The Minister added that when Mr Fraser received a request for personnel, an appeal was also made for men to work on jet propulsion development, and four New Zealanders were dispatched to Britain. They were Messrs N. A. Mackay, B.E., A. A. McCutchan, B.E., P. J. Hambleton, B.E., and G. A. Hookings, B.Sc. These four were adding lustre to New Zealand’s name in scientific and engineering 'circles.
"At the time, it will be remembered, 30 Wellingtons were on order in Britain for the Royal New Zealand Air Force, and crews had gone Home to ferry them out. Arrangements had been made to fit one with radar, to enable contact to be kept among the aircraft. That would have been the first radar set to be used overseas. Britain asked, however to be permitted to retain the aircraft, and New Zealand agreed."
This very, very interesting, although it poses more questions:
1. Which aircraft received or was intended to receive the radar?
My guess is not any of the first six produced (NZ 300 - 305), most of which were dual-control and intended for the training of crews in the UK. The first Flight (due to leave for NZ in October 1939) was to deliver the next six aircraft, ie., NZs 306 - 311, so you would assume it was to be installed into one of those.
Marsden didn't arrive in the UK until April 1939, by which time the first a/c NZ 300 had already been built.
However, the radar unit could have been retro-fitted and there is a mystery over what happened to that very first Wellington, which was completed but never delivered to the New Zealand Squadron at Marham. Could she have been sent off for radar installation and/or trials, interrupted by the outbreak of war?

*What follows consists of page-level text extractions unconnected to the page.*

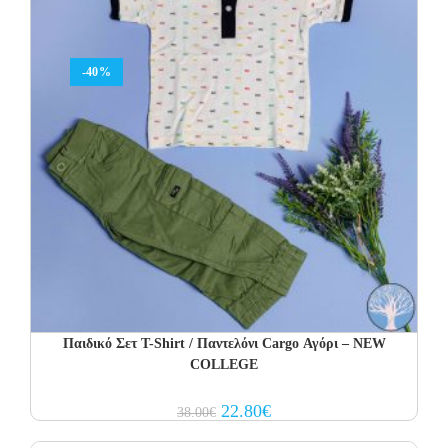
-40%
Παιδικό Σετ Τ-Shirt / Παντελόνι Cargo Αγόρι – NEW
COLLEGE
Original
Current
22.80
€
38.00
€
price
price
was:
is:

2. What type of radar was it? If the radar was "to enable contact to be kept among the aircraft", would that suggest AI (Airborne Interception) rather than ASV (Air to Surface Vessel)? Ground-scanning radar (like H2S) wasn't developed until later.
3. If Britain was to retain the aircraft, it suggests that the radar was only for trial on the long distance flight, not for the long-term use of the RNZAF. Would that have meant flying it back to Britain after the ferry flights? Why would they ask to keep the aircraft and not just send the unit back?
Have just come across a book online, "Rocks, Radio and Radar: The Extraordinary Scientific, Social and Military Life of Elizabeth Alexander".
It covers Marsden's stay in the UK in 1939, and his evaluation of the different types of radar under development there, having to make a decision in a rapidly changing field on what he would recommend and if possible, bring back to New Zealand.
The longer he stayed the more he learned, but at the same time, war was increasingly likely and he needed to get something up and running back home, ie., manufacturing our own radar, in time to be useful.
ASV (Air-Surface Vessel) was of particular interest, relating to one of the main threats that NZ faced, attack by sea, and already in use by the RAF.
He knew that the Wellingtons were due to fly back to NZ and that they would eventually be equipped with ASV, so decided it would be sensible to install a unit in one and fly back to NZ in it, to observe it in action!
The equipment was quite large however and best built into the aircraft.
The war happened in the meantime and the Wellingtons were now to stay in England with the RAF, so we can assume that the installation either didn't happen, or didn't happen in time to be delivered to the NZ Squadron.
By then Marsden had learned how to assemble and line up an ASV Mark 1 set so he arranged to purchase one and sent some of the equipment home by sea with the Australian delegate (also in the UK to learn about radar), D.F. Martyn. Marsden was to follow about a month later.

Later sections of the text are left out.